Records for the task
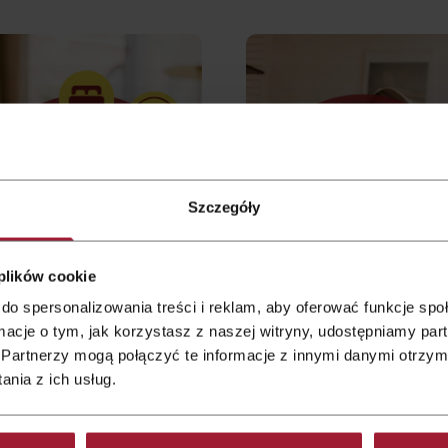
Hotel Zielona Góra
Hotel Wrocław
Hotel Łódź
Hotel Legnica
Szczegóły
Hotel Kraków
Hotel Kielce
 plików cookie
do spersonalizowania treści i reklam, aby oferować funkcje sp
Hotel Gorzów Wielkopolski
ormacje o tym, jak korzystasz z naszej witryny, udostępniamy p
Partnerzy mogą połączyć te informacje z innymi danymi otrzym
Hotel Głogów
nia z ich usług.
Hotel Gliwice
from 600 zł
from 449 zł
|
Hotel
|
Hotel
Gliwice
Gliwice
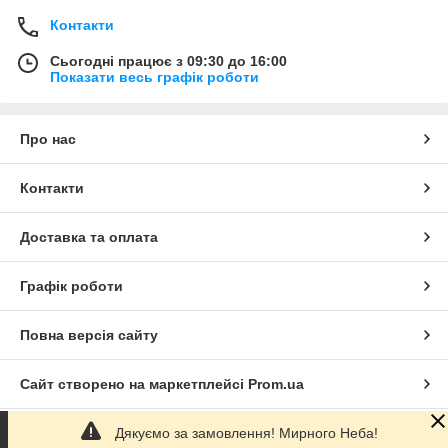
Контакти
Сьогодні працює з 09:30 до 16:00
Показати весь графік роботи
Про нас
Контакти
Доставка та оплата
Графік роботи
Повна версія сайту
Сайт створено на маркетплейсі
Prom.ua
Дякуємо за замовлення! Мирного Неба!
Політика конфіденційності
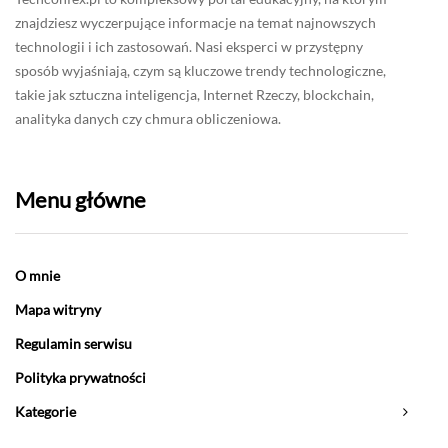
znajdziesz wyczerpujące informacje na temat najnowszych
technologii i ich zastosowań. Nasi eksperci w przystępny
sposób wyjaśniają, czym są kluczowe trendy technologiczne,
takie jak sztuczna inteligencja, Internet Rzeczy, blockchain,
analityka danych czy chmura obliczeniowa.
Menu główne
O mnie
Mapa witryny
Regulamin serwisu
Polityka prywatności
Kategorie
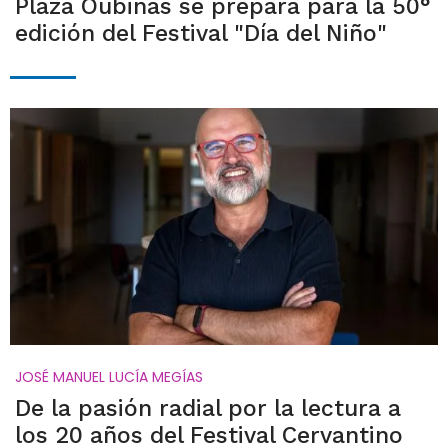
Plaza Oubiñas se prepara para la 50°
edición del Festival "Día del Niño"
JOSÉ MANUEL LUCÍA MEGÍAS
De la pasión radial por la lectura a
los 20 años del Festival Cervantino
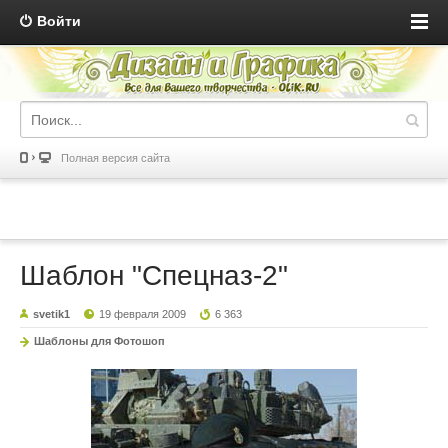
Войти
Полная версия сайта
Шаблон "Спецназ-2"
svetik1
19 февраля 2009
6 363
Шаблоны для Фотошоп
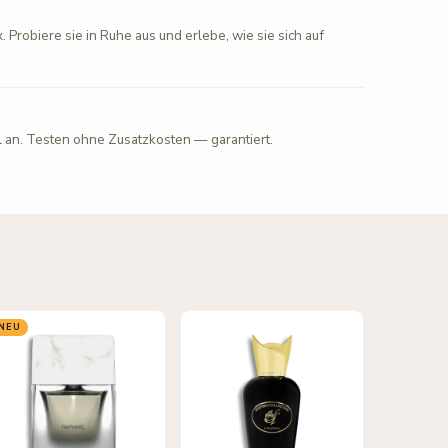
. Probiere sie in Ruhe aus und erlebe, wie sie sich auf
l an. Testen ohne Zusatzkosten — garantiert.
NEU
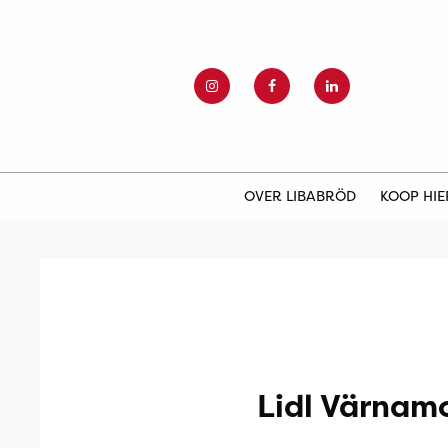
OVER LIBABRÖD
KOOP HI
Lidl Värnam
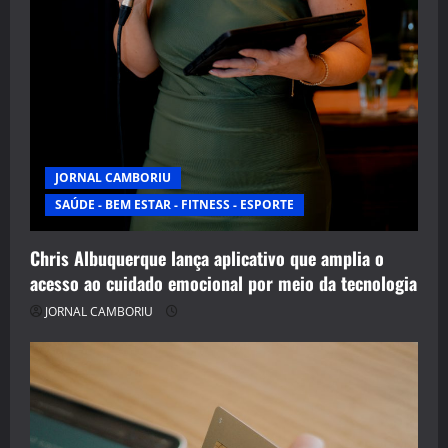
JORNAL CAMBORIU
SAÚDE - BEM ESTAR - FITNESS - ESPORTE
Chris Albuquerque lança aplicativo que amplia o
acesso ao cuidado emocional por meio da tecnologia
JORNAL CAMBORIU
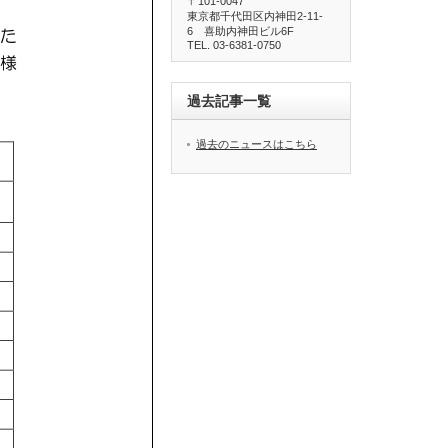
〒101-0047
東京都千代田区内神田2-11-
6 喜助内神田ビル6F
TEL. 03-6381-0750
過去記事一覧
過去のニュースはこちら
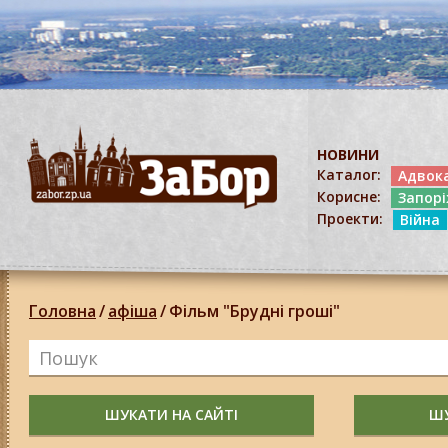
НОВИНИ
Каталог:
Адвок
Корисне:
Запор
Проекти:
Війна
Головна
/
афіша
/
Фільм "Брудні гроші"
ШУКАТИ НА САЙТІ
ШУ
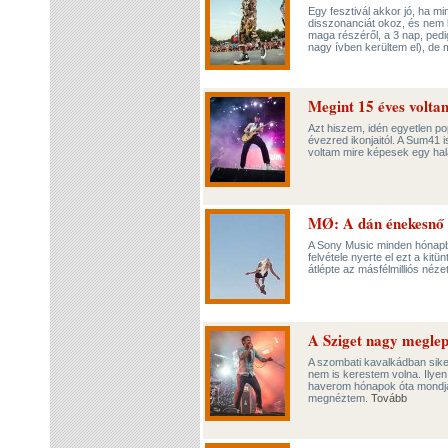
Egy fesztivál akkor jó, ha m
disszonanciát okoz, és nem l
maga részéről, a 3 nap, pedi
nagy ívben kerültem el), de 
Megint 15 éves voltam
Azt hiszem, idén egyetlen po
évezred ikonjaitól. A Sum41 i
voltam mire képesek egy halá
MØ: A dán énekesnő 
A Sony Music minden hónap
felvétele nyerte el ezt a kit
átlépte az másfélmilliós néze
A Sziget nagy meglep
A szombati kavalkádban siker
nem is kerestem volna. Ilyen
haverom hónapok óta mondja
megnéztem.
Tovább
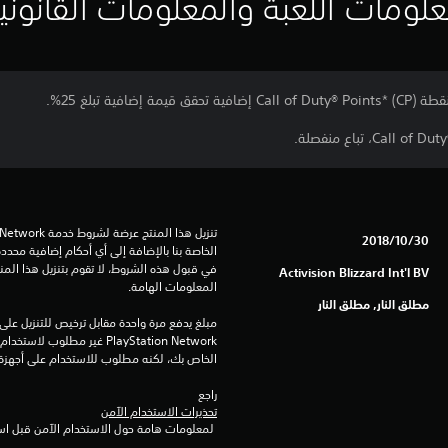
لومات اللعبة والمعلومات القانوني
30‏/10‏/2018
Activision Blizzard Int'l BV
المعلومات الهامة.
مطلق النار, مطلق النار
الخاص بك، لكنه مطلوب للاستخدام على أجهزة PS4 أخرى
راجع 
تحذيرات الاستخدام الآمن
 لمعلومات هامة حول الاستخدام الآمن قبل استخدام هذا المنتج.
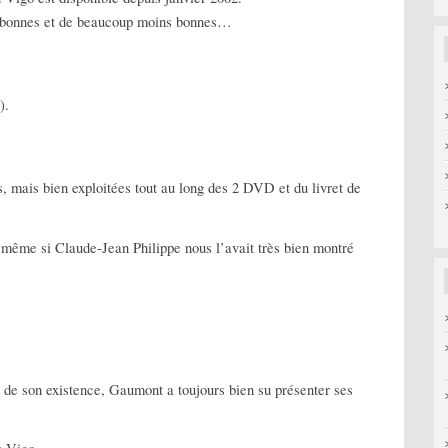
es bonnes et de beaucoup moins bonnes…
).
 mais bien exploitées tout au long des 2 DVD et du livret de
même si Claude-Jean Philippe nous l’avait très bien montré
 de son existence, Gaumont a toujours bien su présenter ses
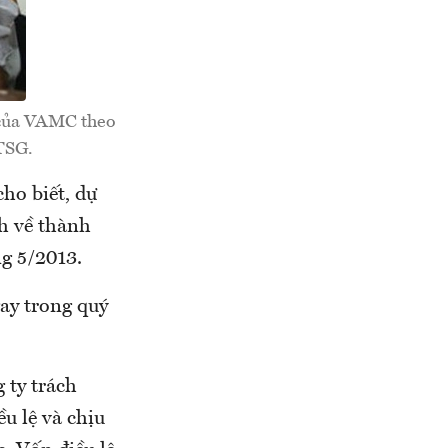
n của VAMC theo
KTSG.
ho biết, dự
h về thành
g 5/2013.
ay trong quý
 ty trách
u lệ và chịu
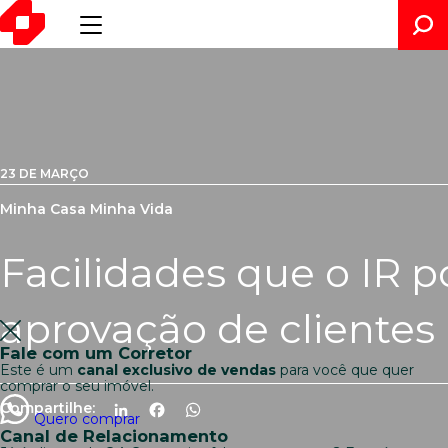
23 DE MARÇO
Minha Casa Minha Vida
Facilidades que o IR p
aprovação de clientes
Fale com um Corretor
Este é um
canal exclusivo de vendas
para você que quer
comprar o seu imóvel.
Compartilhe:
LinkedIn
Facebook
WhatsApp
Quero comprar
Canal de Relacionamento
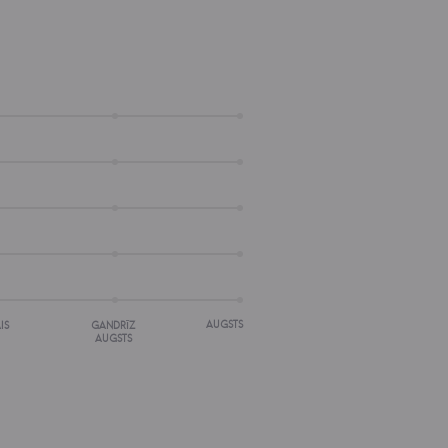
AUGSTS
IS
GANDRĪZ
AUGSTS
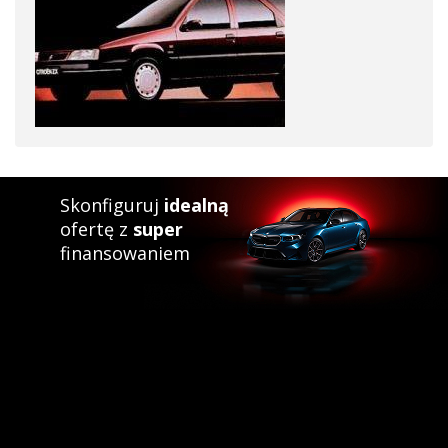
Skonfiguruj
idealną
ofertę z
super
finansowaniem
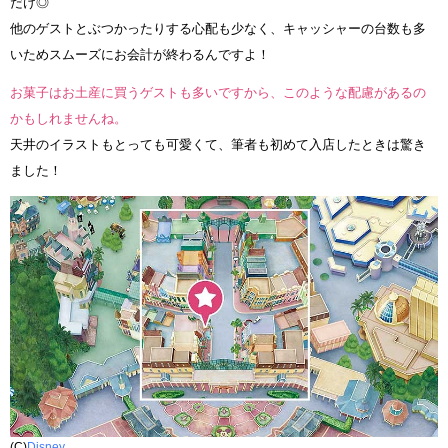
だけ◎
他のゲストとぶつかったりする心配も少なく、キャッシャーの台数も多
いためスムーズにお会計が終わるんですよ！
お菓子はお土産に買うゲストも多いですから、このような配慮があるの
かもしれませんね。
天井のイラストもとっても可愛くて、筆者も初めて入店したときは驚き
ました！
(C)
Disney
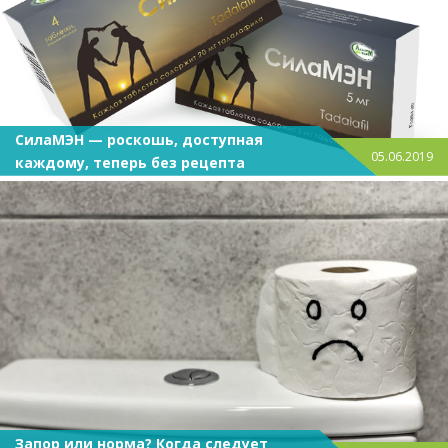
СилаМЭН — роскошь, доступная
05.06.2019
каждому, теперь без рецепта
Запор или норма? Когда следует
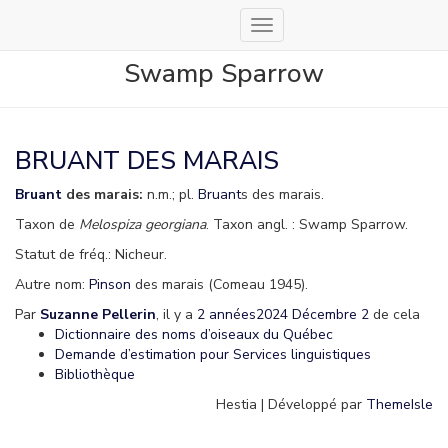
Déplier
la
Swamp Sparrow
navigation
BRUANT DES MARAIS
Bruant
des marais:
n.m.; pl.
Bruant
s des marais.
Taxon de
Melospiza georgiana
. Taxon angl. : Swamp Sparrow.
Statut de fréq.: Nicheur.
Autre nom:
Pinson
des marais (Comeau 1945).
Par
Suzanne Pellerin
, il y a
2 années
2024 Décembre 2
de cela
Dictionnaire des noms d’oiseaux du Québec
Demande d’estimation pour Services linguistiques
Bibliothèque
Hestia | Développé par
ThemeIsle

Task item
Bring together all lines of the entries above in which the string "nagy" occurs.

Response to the exercise
nagy ívben kerültem el), de 
A Sziget nagy meglep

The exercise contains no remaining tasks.